Junior college transfer Daniel McCullers — dubbed "Shade Tree" or "Green Mile" or any number of other nicknames befitting a man of his size — has climbed the depth chart at nose tackle after the Vols' first scrimmage.
Junior lineman Maurice Couch said Monday that he had been moved from nose to end, with McCullers taking over his spot in the middle. Another juco player, Darrington Sentimore, is currently on the first team at the other end. Senior Daniel Hood is back inside at second-team nose tackle after working on the outside for much of camp.
The moves may be temporary, as coaches continue to search for the right combination in new defensive coordinator Sal Sunseri's 3-4 scheme. But the shuffling offers a window on the coaches' thinking with about three weeks left until kickoff.
"This is a week where we can move guys around, for a lot of reasons — either evaluation purposes or contingency plans," said Tennessee coach Derek Dooley.
The moves came as the Vols practiced for the first time at Milligan College, a small Christian liberal arts school in northeastern Tennessee.
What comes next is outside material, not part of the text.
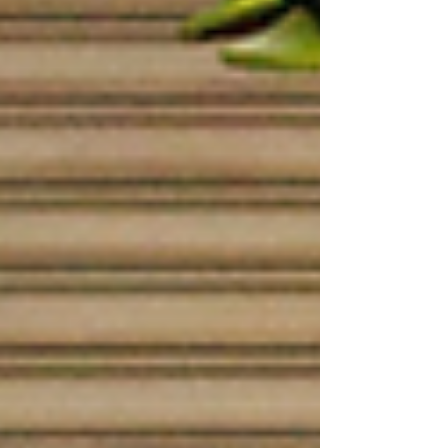
felt exactly the same before they joined.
UT has been staying at Milligan since Thursday night, but weather and logistics moved the first two practices down the road to Johnson City.
"It's been an awesome experience," Dooley said.
Assembling the defensive line has proven to be one of the most vexing questions of camp, and
first-year line coach John Palermo has pushed the juco newcomers hard.
Sentimore, who started his career at Alabama before leaving for junior college, quickly grabbed a first-team spot. But McCullers, because of his girth, has had to overcome doubts about his conditioning. The 6-foot-7 giant weighed as much as 380 in the spring, but has cut down to the neighborhood of 360. He carries the weight well, and certainly doesn't look fat. (Not that anyone would suggest otherwise to his face).
While McCullers is scheduled to meet with reporters for the first time later this week, teammates say he doesn't say much.
"He's a quiet guy, but he's coming out of his shell," Couch said. "I had the same issues when I first came here as well."
Couch has taken McCullers under his wing because of their similar juco backgrounds. Couch said he felt lost early in the 2011 season before finally becoming comfortable, and he wants McCullers to avoid that tough transition.
"It took me five games before I finally got in a groove," Couch said.
Now Couch could be learning a new position. Listed at 6-2 and 300 pounds, Couch has the body to be nose guard, but Dooley said he's "flexible" enough to play end.
"I had a lot of mistakes (on the first day), but there were some good things that I did," Couch said. "I'm going to learn from my mistakes."
The biggest change, Couch said, is that ends have to make more decisions. In the middle, offensive linemen come "crashing down on you" the instant the ball is snapped.
"At end, it feels awkward, because you have a lot of freedom," he said.
A three-man line made up of Couch, McCullers and Sentimore would weigh an average of 315 pounds, more if you use McCuller's official listed weight of 377.
"Coach thinks us three have done a real good job of defending the run, so he pretty much put three big bodies up front," Couch said.
Is bigger better, or is this just another of many changes still to come before Tennessee kicks off in Atlanta on Aug. 31?
"Our first priority is to defend the run," Couch said.